Below are entries to examine: work out how many lines contain the word "detail", and give only that number.

*** Opening of Information shown ***

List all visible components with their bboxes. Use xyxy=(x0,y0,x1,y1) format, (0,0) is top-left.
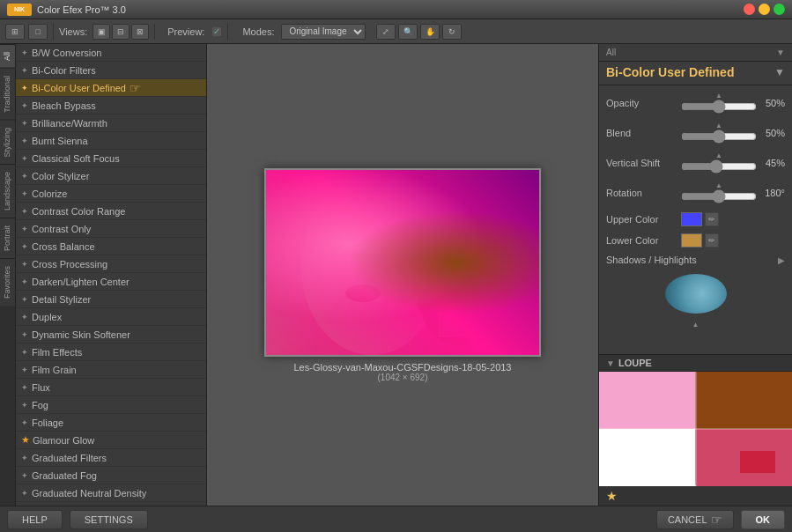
star-dynamic-skin[interactable]: ✦ xyxy=(21,330,28,339)
filter-tabs: All Traditional Stylizing Landscape Port… xyxy=(0,44,16,506)
star-flux[interactable]: ✦ xyxy=(21,383,28,392)
slider-arrow-bottom: ▲ xyxy=(606,321,785,329)
filter-bicolor-filters[interactable]: ✦ Bi-Color Filters xyxy=(16,62,206,79)
view-btn-2[interactable]: ⊟ xyxy=(112,24,130,40)
settings-button[interactable]: SETTINGS xyxy=(70,510,148,529)
help-button[interactable]: HELP xyxy=(7,510,63,529)
ok-button[interactable]: OK xyxy=(741,510,786,529)
maximize-button[interactable] xyxy=(773,4,785,15)
tab-traditional[interactable]: Traditional xyxy=(0,68,15,120)
upper-color-edit-btn[interactable]: ✏ xyxy=(705,212,719,226)
star-film-effects[interactable]: ✦ xyxy=(21,348,28,357)
tab-stylizing[interactable]: Stylizing xyxy=(0,120,15,165)
filter-burnt-sienna[interactable]: ✦ Burnt Sienna xyxy=(16,132,206,150)
star-graduated-nd[interactable]: ✦ xyxy=(21,489,28,498)
filter-graduated-filters[interactable]: ✦ Graduated Filters xyxy=(16,449,206,467)
star-fog[interactable]: ✦ xyxy=(21,401,28,410)
star-bleach[interactable]: ✦ xyxy=(21,101,28,110)
tab-favorites[interactable]: Favorites xyxy=(0,258,15,306)
blend-slider-container: ▲ xyxy=(681,122,757,144)
tab-all[interactable]: All xyxy=(0,44,15,68)
star-graduated-filters[interactable]: ✦ xyxy=(21,454,28,462)
filter-darken-lighten[interactable]: ✦ Darken/Lighten Center xyxy=(16,273,206,291)
filter-cross-balance[interactable]: ✦ Cross Balance xyxy=(16,238,206,255)
star-brilliance[interactable]: ✦ xyxy=(21,119,28,128)
star-color-stylizer[interactable]: ✦ xyxy=(21,172,28,181)
filter-name-dropdown[interactable]: ▼ xyxy=(774,66,785,78)
pan-btn[interactable]: ✋ xyxy=(420,24,440,40)
rotation-value: 180° xyxy=(757,188,785,198)
blend-slider[interactable] xyxy=(681,129,757,144)
star-film-grain[interactable]: ✦ xyxy=(21,366,28,374)
filter-film-grain[interactable]: ✦ Film Grain xyxy=(16,361,206,379)
filter-classical-soft[interactable]: ✦ Classical Soft Focus xyxy=(16,150,206,167)
view-btn-3[interactable]: ⊠ xyxy=(131,24,149,40)
tab-portrait[interactable]: Portrait xyxy=(0,218,15,258)
minimize-button[interactable] xyxy=(759,4,770,15)
zoom-fit-btn[interactable]: ⤢ xyxy=(376,24,396,40)
modes-select[interactable]: Original Image xyxy=(281,24,366,40)
active-arrow: ☞ xyxy=(130,81,141,95)
filter-bw-conversion[interactable]: ✦ B/W Conversion xyxy=(16,44,206,62)
cancel-button[interactable]: CANCEL ☞ xyxy=(656,510,734,529)
star-detail[interactable]: ✦ xyxy=(21,295,28,304)
star-graduated-fog[interactable]: ✦ xyxy=(21,471,28,480)
svg-rect-7 xyxy=(470,223,492,311)
filter-graduated-fog[interactable]: ✦ Graduated Fog xyxy=(16,467,206,484)
filter-color-stylizer[interactable]: ✦ Color Stylizer xyxy=(16,167,206,185)
star-duplex[interactable]: ✦ xyxy=(21,313,28,321)
filter-foliage[interactable]: ✦ Foliage xyxy=(16,414,206,432)
filter-graduated-nd[interactable]: ✦ Graduated Neutral Density xyxy=(16,484,206,502)
filter-duplex[interactable]: ✦ Duplex xyxy=(16,308,206,326)
star-darken[interactable]: ✦ xyxy=(21,277,28,286)
close-button[interactable] xyxy=(744,4,755,15)
zoom-in-btn[interactable]: 🔍 xyxy=(398,24,418,40)
star-cross-processing[interactable]: ✦ xyxy=(21,260,28,269)
filter-contrast-only[interactable]: ✦ Contrast Only xyxy=(16,220,206,238)
preview-area: Les-Glossy-van-Maxou-CGSFDesigns-18-05-2… xyxy=(207,44,598,506)
filter-bicolor-user-defined[interactable]: ✦ Bi-Color User Defined ☞ xyxy=(16,79,206,97)
star-contrast-only[interactable]: ✦ xyxy=(21,225,28,233)
upper-color-swatch[interactable] xyxy=(681,212,702,226)
rotate-btn[interactable]: ↻ xyxy=(442,24,462,40)
lower-color-edit-btn[interactable]: ✏ xyxy=(705,233,719,248)
grid-view-btn[interactable]: ⊞ xyxy=(5,24,25,40)
star-classical[interactable]: ✦ xyxy=(21,154,28,163)
rotation-slider[interactable] xyxy=(681,189,757,203)
single-view-btn[interactable]: □ xyxy=(28,24,48,40)
filter-bleach-bypass[interactable]: ✦ Bleach Bypass xyxy=(16,97,206,115)
filter-dynamic-skin[interactable]: ✦ Dynamic Skin Softener xyxy=(16,326,206,344)
star-colorize[interactable]: ✦ xyxy=(21,189,28,198)
star-bicolor-filters[interactable]: ✦ xyxy=(21,66,28,75)
filter-colorize[interactable]: ✦ Colorize xyxy=(16,185,206,203)
lower-color-swatch[interactable] xyxy=(681,233,702,248)
filter-flux[interactable]: ✦ Flux xyxy=(16,379,206,396)
preview-checkbox[interactable]: ✓ xyxy=(211,26,222,37)
filter-brilliance[interactable]: ✦ Brilliance/Warmth xyxy=(16,115,206,132)
filter-fog[interactable]: ✦ Fog xyxy=(16,396,206,414)
svg-rect-11 xyxy=(438,311,491,337)
tab-landscape[interactable]: Landscape xyxy=(0,164,15,218)
loupe-favorites-star[interactable]: ★ xyxy=(606,489,618,503)
control-circle[interactable] xyxy=(665,274,727,314)
control-circle-container xyxy=(606,270,785,317)
star-burnt[interactable]: ✦ xyxy=(21,137,28,145)
blend-arrow: ▲ xyxy=(715,122,722,129)
sh-expand-arrow[interactable]: ▶ xyxy=(778,255,785,265)
opacity-slider[interactable] xyxy=(681,100,757,114)
filter-contrast-color-range[interactable]: ✦ Contrast Color Range xyxy=(16,203,206,220)
filter-film-effects[interactable]: ✦ Film Effects xyxy=(16,344,206,361)
star-foliage[interactable]: ✦ xyxy=(21,418,28,427)
star-contrast-color[interactable]: ✦ xyxy=(21,207,28,216)
loupe-header[interactable]: ▼ LOUPE xyxy=(599,355,792,372)
vertical-shift-slider[interactable] xyxy=(681,159,757,174)
star-bw[interactable]: ✦ xyxy=(21,48,28,57)
filter-detail-stylizer[interactable]: ✦ Detail Stylizer xyxy=(16,291,206,308)
filter-cross-processing[interactable]: ✦ Cross Processing xyxy=(16,255,206,273)
star-bicolor-user[interactable]: ✦ xyxy=(21,84,28,92)
fav-star-glamour[interactable]: ★ xyxy=(21,434,30,446)
star-cross-balance[interactable]: ✦ xyxy=(21,242,28,251)
filter-glamour-glow[interactable]: ★ Glamour Glow xyxy=(16,432,206,449)
header-dropdown-arrow[interactable]: ▼ xyxy=(776,48,785,57)
view-btn-1[interactable]: ▣ xyxy=(93,24,110,40)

*** Close of Information shown ***

▶ _Written solution_:
2